The line was "Well they say Renhquist could be King Tut's Twin and Sandra Day knew Ann Boleyn".  A mouthful under any circumstances.  I do not know what was going through her mind.  I wasn't in the show that day.  But I heard about what she said.

"Well they say Rehnquist could be King Twat's Tit and Sandra Day knew Ann Boleyn".

Clear as a bell.  King Twat's tit, ladies and gentlemen, King Twat's tit.

The Capitol Steps - You Probably Had to Be There #2 - President's WHAT??

I was recently back from 3 months of maternity leave.  I was doing a show with the boss (we'll call her E).  We were sitting backstage going over the running order.  This is a pre-show ritual in which we sit around and read through the list of songs and make sure everyone knows the parts they have been assigned to sing.  Only rarely does it turn up any real problems, since E is meticulous about these things. 

This particular night, we were going through a song called "Oprahbama" (uh, don't ask).  The line I am supposed to sing is "After the most recent/president's election/can we know our country's headed in the right direction?"  E says "Haha!  Jenny make sure you don't say 'President's ERECTION' Haha!"

I say "Thanks E, now I WILL say it!"

Please note that I have a 7 week old baby. I have not slept more than 3 consecutive hours in 7 weeks.
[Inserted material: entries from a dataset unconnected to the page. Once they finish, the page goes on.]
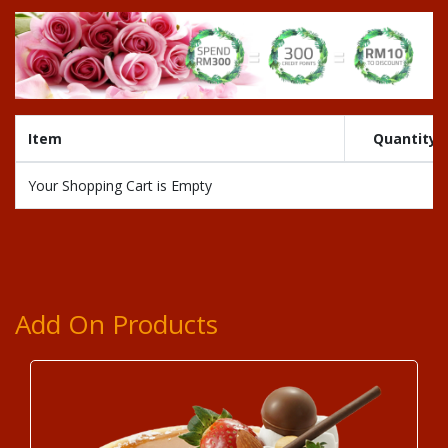
Item
Quantity
Your Shopping Cart is Empty
Add On Products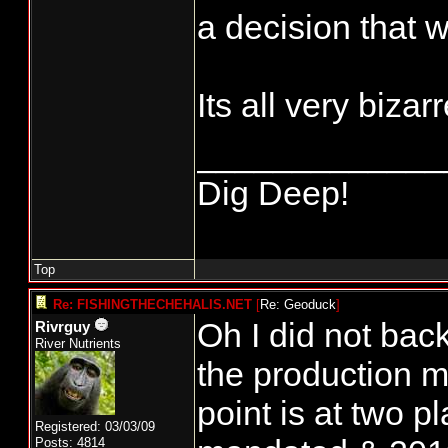
a decision that w
Its all very bizar
_____________
Dig Deep!
Top
Re: FISHINGTHECHEHALIS.NET
[
Re: Geoduck
]
Oh I did not back
Rivrguy
River Nutrients
the production 
point is at two
Registered: 03/03/09
Posts: 4814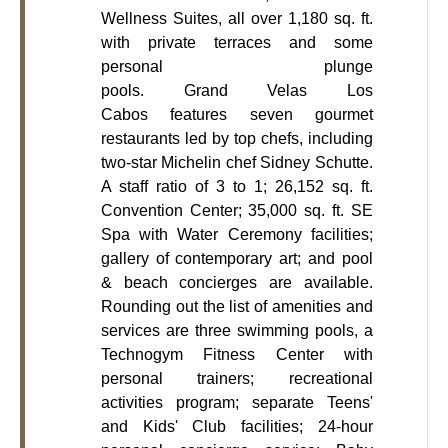
Wellness Suites, all over 1,180 sq. ft.
with private terraces and some
personal plunge
pools. Grand Velas Los
Cabos features seven gourmet
restaurants led by top chefs, including
two-star Michelin chef Sidney Schutte.
A staff ratio of 3 to 1; 26,152 sq. ft.
Convention Center; 35,000 sq. ft. SE
Spa with Water Ceremony facilities;
gallery of contemporary art; and pool
& beach concierges are available.
Rounding out the list of amenities and
services are three swimming pools, a
Technogym Fitness Center with
personal trainers; recreational
activities program; separate Teens'
and Kids' Club facilities; 24-hour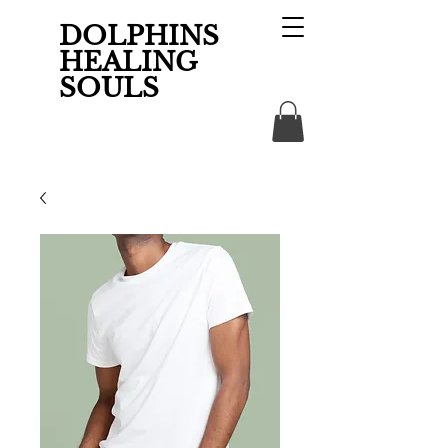
DOLPHINS
HEALING
SOULS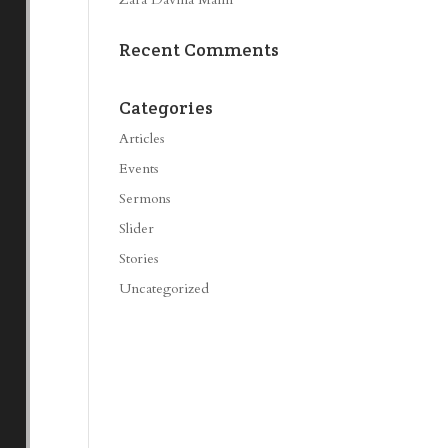
Recent Comments
Categories
Articles
Events
Sermons
Slider
Stories
Uncategorized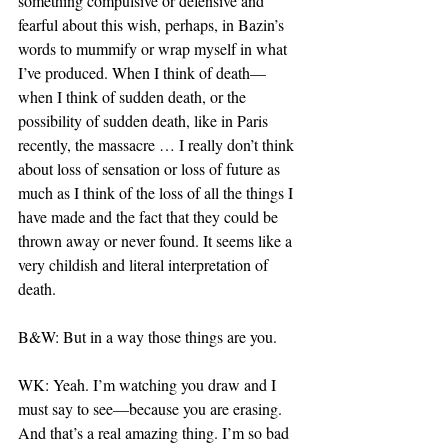
something compulsive or defensive and 
fearful about this wish, perhaps, in Bazin’s 
words to mummify or wrap myself in what 
I’ve produced. When I think of death—
when I think of sudden death, or the 
possibility of sudden death, like in Paris 
recently, the massacre … I really don’t think 
about loss of sensation or loss of future as 
much as I think of the loss of all the things I 
have made and the fact that they could be 
thrown away or never found. It seems like a 
very childish and literal interpretation of 
death.
B&W: But in a way those things are you.
WK: Yeah. I’m watching you draw and I 
must say to see—because you are erasing. 
And that’s a real amazing thing. I’m so bad 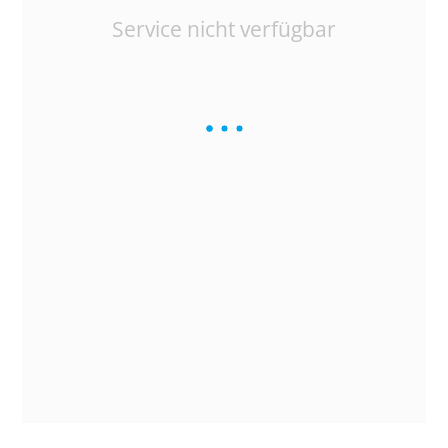
Service nicht verfügbar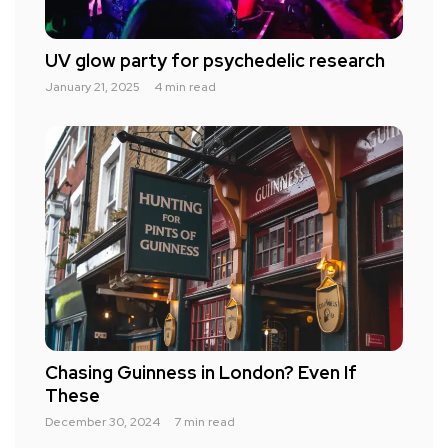
UV glow party for psychedelic research
January 21, 2025
4 min read
Chasing Guinness in London? Even If
These
December 30, 2024
7 min read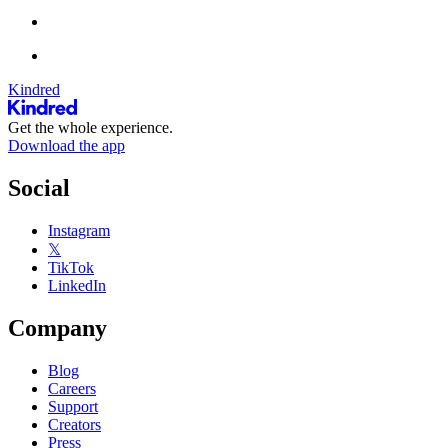
Kindred
Get the whole experience.
Download the app
Social
Instagram
𝕏
TikTok
LinkedIn
Company
Blog
Careers
Support
Creators
Press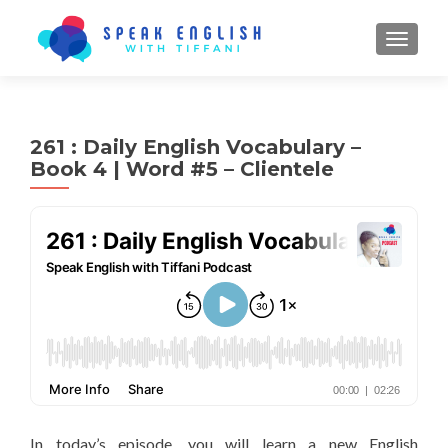
TOGGL
261 : Daily English Vocabulary –
Book 4 | Word #5 – Clientele
In today’s episode, you will learn a new English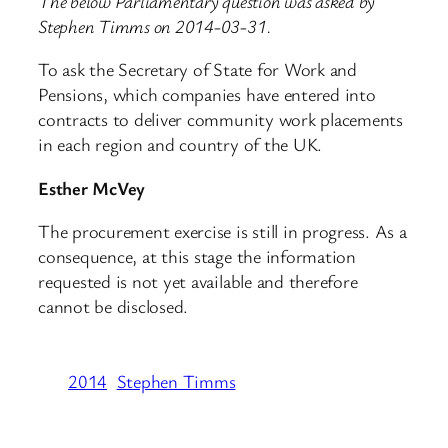
The below Parliamentary question was asked by
Stephen Timms on 2014-03-31.
To ask the Secretary of State for Work and
Pensions, which companies have entered into
contracts to deliver community work placements
in each region and country of the UK.
Esther McVey
The procurement exercise is still in progress. As a
consequence, at this stage the information
requested is not yet available and therefore
cannot be disclosed.
2014
Stephen Timms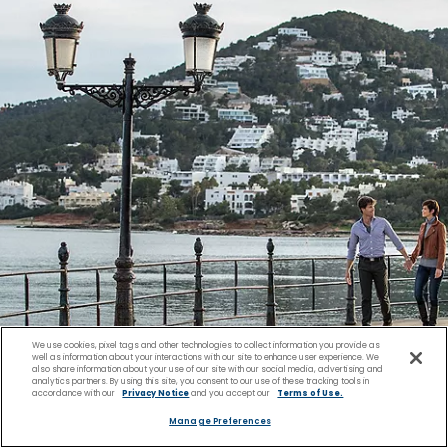
We use cookies, pixel tags and other technologies to collect information you provide as
well as information about your interactions with our site to enhance user experience. We
also share information about your use of our site with our social media, advertising and
analytics partners. By using this site, you consent to our use of these tracking tools in
accordance with our
Privacy Notice
and you accept our
Terms of Use.
Manage Preferences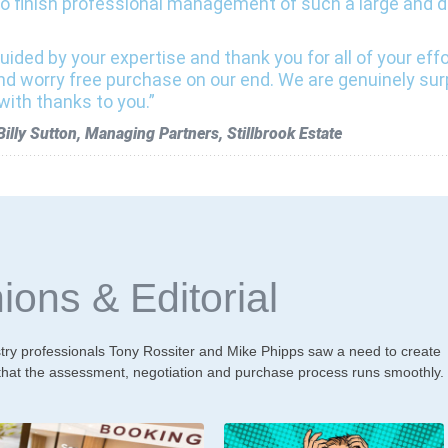
o finish professional management of such a large and da
uided by your expertise and thank you for all of your eff
nd worry free purchase on our end. We are genuinely su
with thanks to you.”
lly Sutton, Managing Partners, Stillbrook Estate
ions & Editorial
y professionals Tony Rossiter and Mike Phipps saw a need to create
 that the assessment, negotiation and purchase process runs smoothly.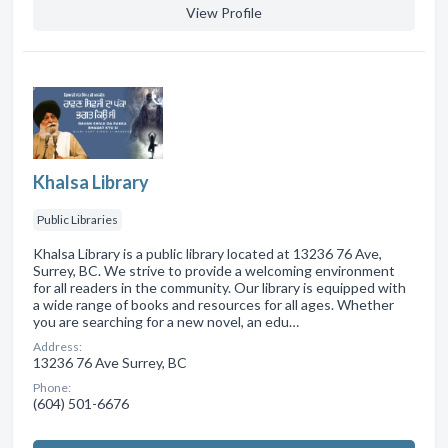
View Profile
Khalsa Library
Public Libraries
Khalsa Library is a public library located at 13236 76 Ave,
Surrey, BC. We strive to provide a welcoming environment
for all readers in the community. Our library is equipped with
a wide range of books and resources for all ages. Whether
you are searching for a new novel, an edu…
Address:
13236 76 Ave Surrey, BC
Phone:
(604) 501-6676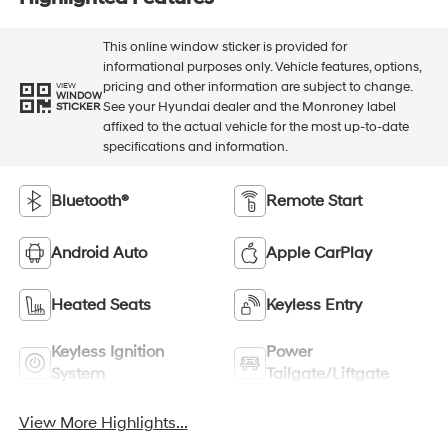
This online window sticker is provided for
informational purposes only. Vehicle features, options,
pricing and other information are subject to change.
VIEW
WINDOW
See your Hyundai dealer and the Monroney label
STICKER
affixed to the actual vehicle for the most up-to-date
specifications and information.
Bluetooth®
Remote Start
Android Auto
Apple CarPlay
Heated Seats
Keyless Entry
Keyless Ignition
Power
System
Tailgate/Liftgate
View More Highlights...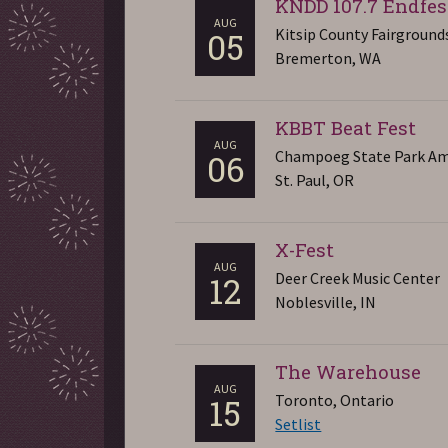
KNDD 107.7 Endfes
AUG
Kitsip County Fairground
05
Bremerton, WA
KBBT Beat Fest
AUG
Champoeg State Park Am
06
St. Paul, OR
X-Fest
AUG
Deer Creek Music Center
12
Noblesville, IN
The Warehouse
AUG
Toronto, Ontario
15
Setlist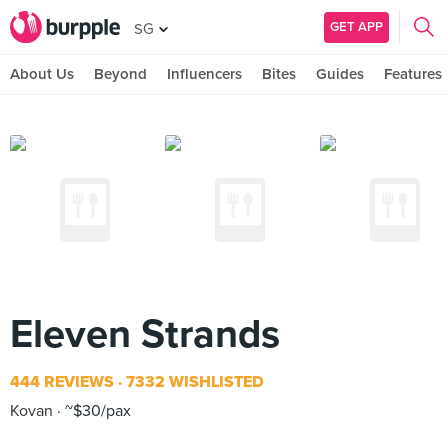
GET APP
SG
About Us
Beyond
Influencers
Bites
Guides
Features
Eleven Strands
444 REVIEWS
7332 WISHLISTED
Kovan
~$30/pax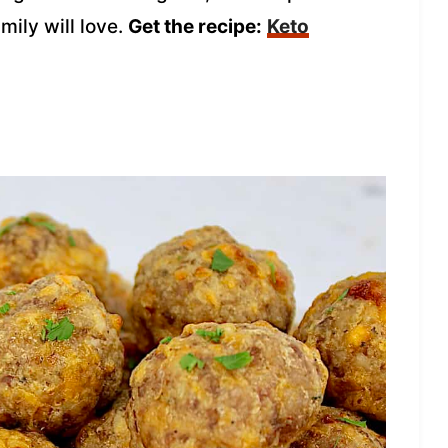
mily will love.
Get the recipe:
Keto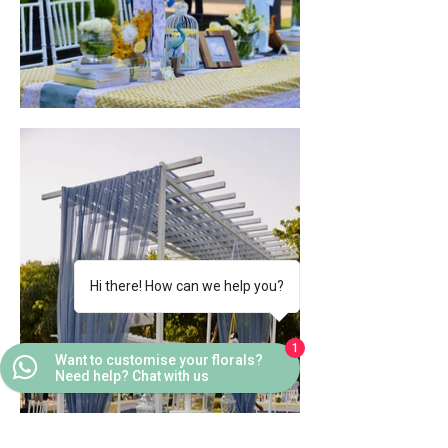
Hi there! How can we help you?
1
Want to customise your florals?
Need help? Chat with us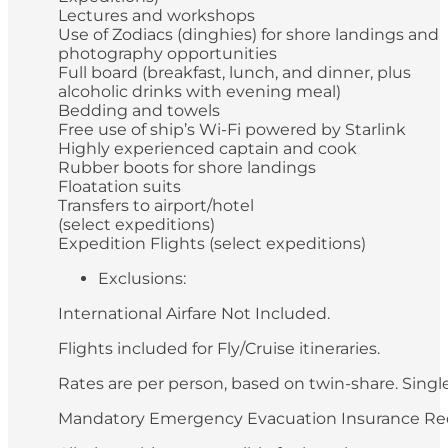
Lectures and workshops
Use of Zodiacs (dinghies) for shore landings and
photography opportunities
Full board (breakfast, lunch, and dinner, plus
alcoholic drinks with evening meal)
Bedding and towels
Free use of ship’s Wi-Fi powered by Starlink
Highly experienced captain and cook
Rubber boots for shore landings
Floatation suits
Transfers to airport/hotel
(select expeditions)
Expedition Flights (select expeditions)
Exclusions:
International Airfare Not Included.
Flights included for Fly/Cruise itineraries.
Rates are per person, based on twin-share. Single 
Mandatory Emergency Evacuation Insurance Re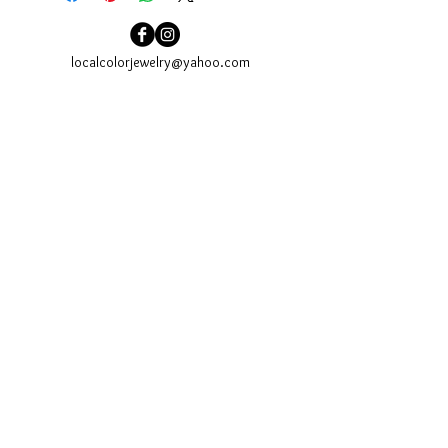
localcolorjewelry@yahoo.com
localcolorjewelry@yahoo.com
Needham, MA
Sign up for our email newsletter to see our newest
collections and to be invited to our events.
Join
website Design:
www.kaszuckerdesign.com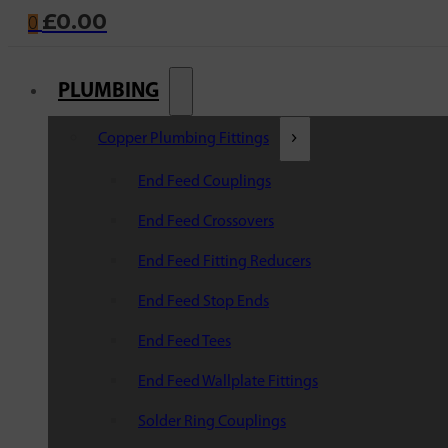
£
0.00
0
PLUMBING
Copper Plumbing Fittings
End Feed Couplings
End Feed Crossovers
End Feed Fitting Reducers
End Feed Stop Ends
End Feed Tees
End Feed Wallplate Fittings
Solder Ring Couplings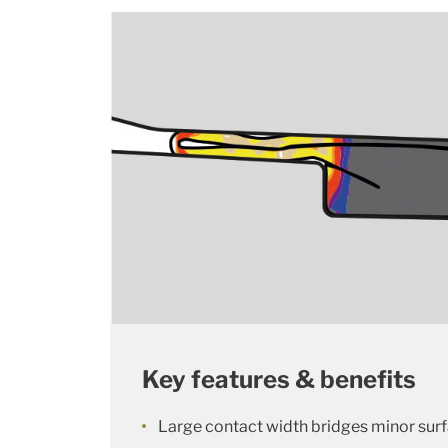
Key features & benefits
Large contact width bridges minor sur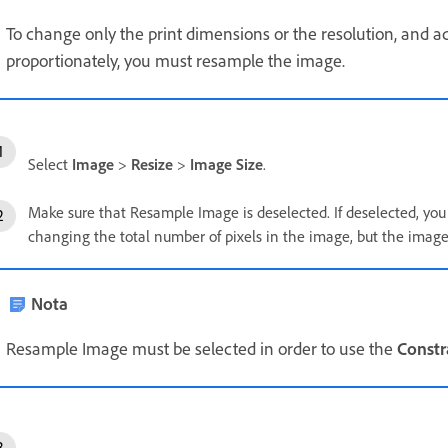
To change only the print dimensions or the resolution, and ad
proportionately, you must resample the image.
Select
Image
>
Resize
>
Image Size
.
Make sure that Resample Image is deselected. If deselected, yo
changing the total number of pixels in the image, but the image
Nota
Resample Image must be selected in order to use the
Constr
I am hormonal in a very, very serious way. 

We go through the show.  Oprahbama is at the end of the first act.  We are backstage, getting ready of to go on for the first act closer.  I am thinking to myself "President's ELECtion.  President's ELECtion."  Over and over and over again.  And over agaan.

Have you ever said a word so many times that it just doesn't sound right anymore?  That's what I did.  "Election" just didn't sound like the right word anymore.  I get to my verse, start singing, and in my head I am thinking "Election just sounds WRONG.  It must be erection."

So that's what I sing.  As loud and clear as one could possibly sing it.  I sang about our most recent president's erection.  The audience titters a little bit, wondering if there is a Bill Clinton joke coming.  They quickly go from amused to confused.  I can't look at anyone else.  I see E's smile broaden wider and wider out of the corner of my eye as she tries to get through her verse without cracking up.  I hear the guys on the other side of me supressing snickers.  I look straight ahead and can barely breathe for laughing under my breath.   I don't think I sang a clear word for the rest of the song, let alone a correct note.

Needless to say, I didn't sing that part again for a very long time.